**TASK INSTRUCTIONS:**
Filter the data for "FOTO" and copy matching lines.

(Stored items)
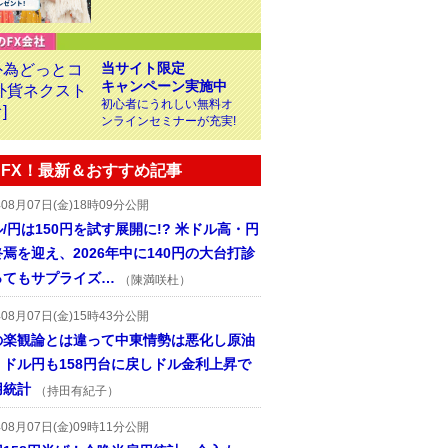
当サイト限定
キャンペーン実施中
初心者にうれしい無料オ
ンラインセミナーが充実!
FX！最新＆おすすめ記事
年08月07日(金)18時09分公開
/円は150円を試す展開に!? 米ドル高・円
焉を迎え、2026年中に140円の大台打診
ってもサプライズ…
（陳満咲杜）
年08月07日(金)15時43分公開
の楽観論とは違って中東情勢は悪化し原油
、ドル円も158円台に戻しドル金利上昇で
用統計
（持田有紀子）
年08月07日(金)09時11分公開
...
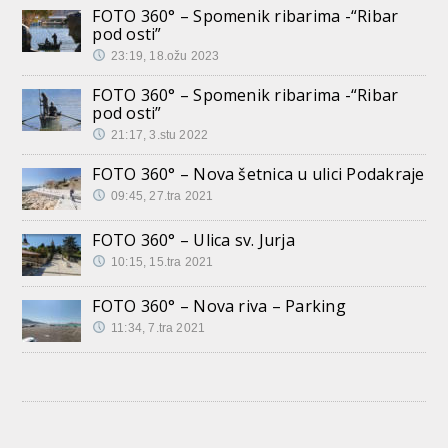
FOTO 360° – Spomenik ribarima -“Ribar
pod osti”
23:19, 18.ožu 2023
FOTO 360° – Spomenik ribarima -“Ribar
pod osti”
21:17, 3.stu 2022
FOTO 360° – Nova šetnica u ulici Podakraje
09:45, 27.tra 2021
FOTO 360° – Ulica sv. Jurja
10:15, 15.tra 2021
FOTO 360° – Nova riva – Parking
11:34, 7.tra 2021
* * *
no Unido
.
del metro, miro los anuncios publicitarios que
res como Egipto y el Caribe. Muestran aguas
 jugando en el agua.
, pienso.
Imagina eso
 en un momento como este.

**EXERCISE RESULT:**
FOTO 360° – Spomenik ribarima -“Ribar
FOTO 360° – Spomenik ribarima -“Ribar
FOTO 360° – Nova šetnica u ulici Podakraje
FOTO 360° – Ulica sv. Jurja
FOTO 360° – Nova riva – Parking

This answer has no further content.